Resta quindi ottimista, anche se attraversiamo un momento caratterizzato da scenari preoccupanti
Torino può dare tanto e lo ha sempre dimostrato anche nelle fasi più critiche. Stiamo facendo di tutto per mettere Torino in vetrina in modo da far conoscere ed esaltare tutto il suo enorme patrimonio artistico, storico, culturale, con la bellezza delle nostre piazze, dei nostri musei, delle nostre botteghe e la miriade di straordinarie espressioni sociali e solidali come il Sermig e il Cottolengo.
Può dirci altro sull’impostazione della macchina organizzativa di Eurovision?Abbiamo individuato la necessità di coordinarci con tutti gli assessorati. Questo per rispondere adeguatamente alle diverse problematiche aperte da questo evento per il quale dobbiamo ragionare di trasporti, accoglienza, commercio, sociale, ambiente.
Occorre quindi raccordare al massimo tutte le potenzialità e le esperienze che certo non mancano sotto la Mole. In questo senso abbiamo contattato le associazioni culturali e stiamo raccogliendo e valutando tantissime proposte, preziose per affrontare questa sfida con il piede giusto. Insomma stiamo facendo il tutto per mettere Torino in vetrina. Una Torino che può dare tanto e meglio di altri come ha sempre dimostrato.
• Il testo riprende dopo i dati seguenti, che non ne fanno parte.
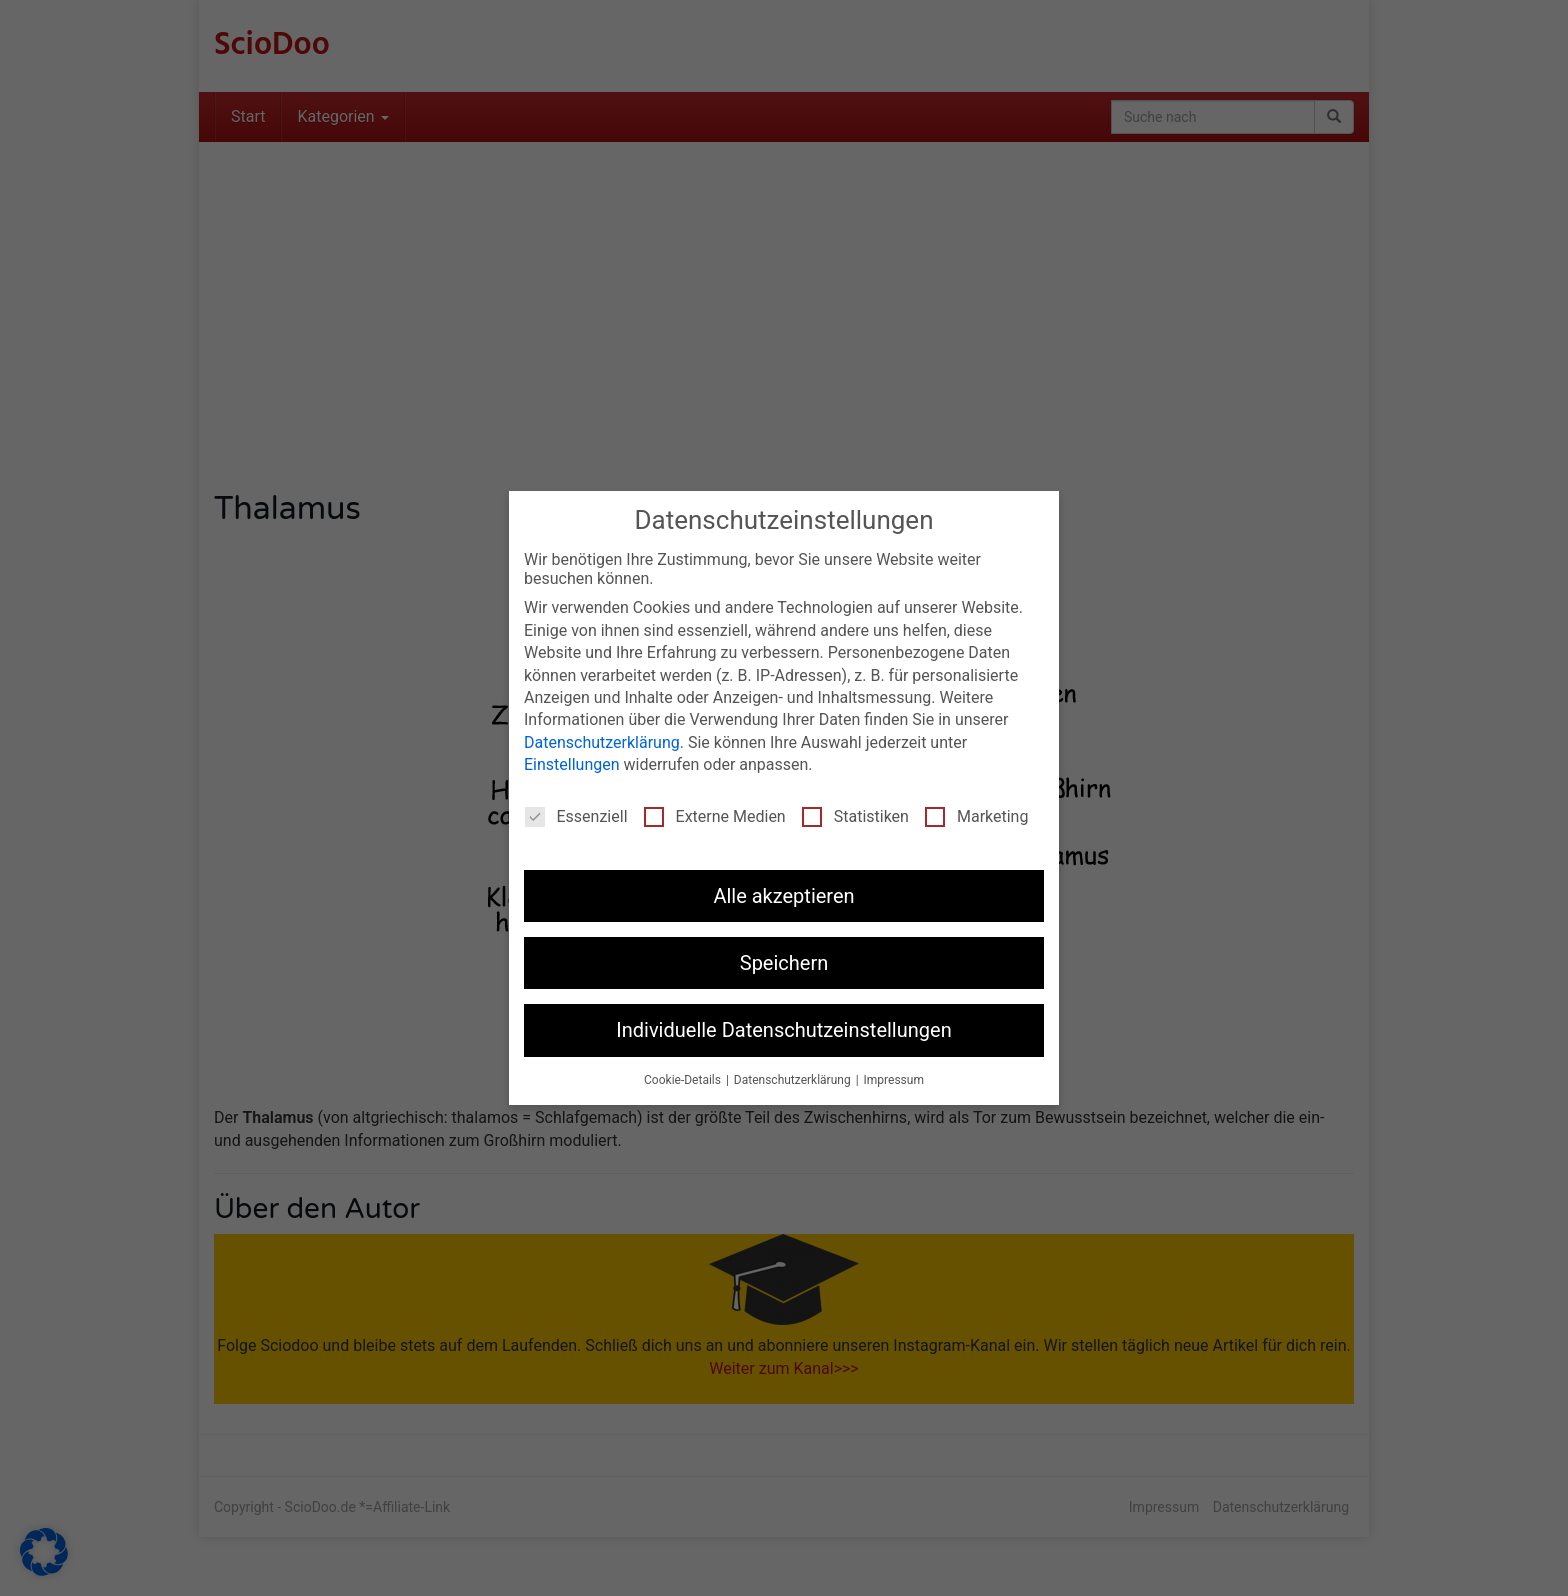 The width and height of the screenshot is (1568, 1596). I want to click on Datenschutzerklärung [button], so click(794, 1080).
Certo pesa la preoccupazione per la preoccupazione per la guerra scatenata in Ucraina?
Non mi nascondo le difficoltà legate a un conflitto assurdo per il quale mi auguro si arrivi subito a una soluzione diplomatica. Ma anche su questo dramma Torino sta riconfermando tutto il suo concreto spirito solidale verso chi scappa dalla guerra.
La Musica può essere un veicolo di pace?
Oggi la musica come lo sport sono un grandissimo veicolo di messaggi e sono sicuro che, anche Eurovision, oltre alle canzoni, possa dare ulteriore forza alla Pace, facendo sentire la voce di chi è contro la guerra e l’intolleranza. Un principio che unisce il mondo dell’arte, della cultura e dello sport.
Le piacciano i Maneskin?
Beh sinceramente io sono più legato ai cantautori ma piacciono moltissimo a mio figlio.